An Evening Standard analysis found they could lose as much as £100 million each as Whitehall cuts begin to bite. But local government experts warned that the final figure could be much higher and up to 30,000 jobs could go as a result.
London's 32 borough councils are expected to charge more for services such as meals on wheels and swimming pools in order to plug the funding black hole. Inner London boroughs such as Islington, Camden, Tower Hamlets and Southwark, which have the largest settlements from central government, will be the hardest hit.

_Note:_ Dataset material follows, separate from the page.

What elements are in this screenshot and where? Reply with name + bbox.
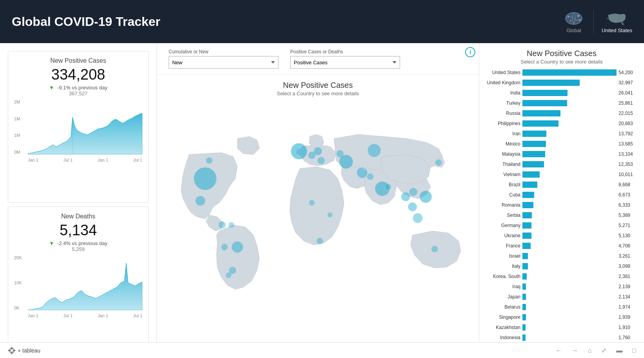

Town hall chiefs have warned that services such as education, leisure, roads and housing could all be at risk from the average 24 per cent reduction in grants. Tens of thousands of council staff are already facing a two-year pay freeze and an end to gold-plated pension schemes. Many councils have started cutting back with 400 posts in Lambeth going by April, 300 in Havering over the next five years, while up to 500 will go in Sutton.
About 275 jobs are at risk in Camden while Hammersmith and Fulham has already cut 600 posts.
London government expert Tony Travers said: "Many are already preparing for cuts of around 25 per cent to their budgets and that will mean some very hard choices. It is possible that the reduction in spending could be even bigger than £2 billion.
"They could face not just one or two years of spending going down but four or five. It would be surprising if there is not a further reduction in jobs of up to 30,000 over the next few years."
Most councils have already made tens of millions of pounds of in-year savings.
Some, such as Camden and Islington, are considering sharing senior management teams while others, like Westminster and Hammersmith, are sharing services such as education.
The cuts will be particularly painful as town halls will not be able to raise extra funds through council tax, which Chancellor George Osborne is planning to freeze for a year. All but four London councils decided to freeze - or in some cases cut - the tax this year.
A separate survey by London Councils of treasurers at the 32 boroughs found they are expecting to have to make an average of 24 per cent cuts by 2014. The savings range from nine per cent for outer London to as much as 34 per cent for inner.
The local authorities currently spend £22 billion a year.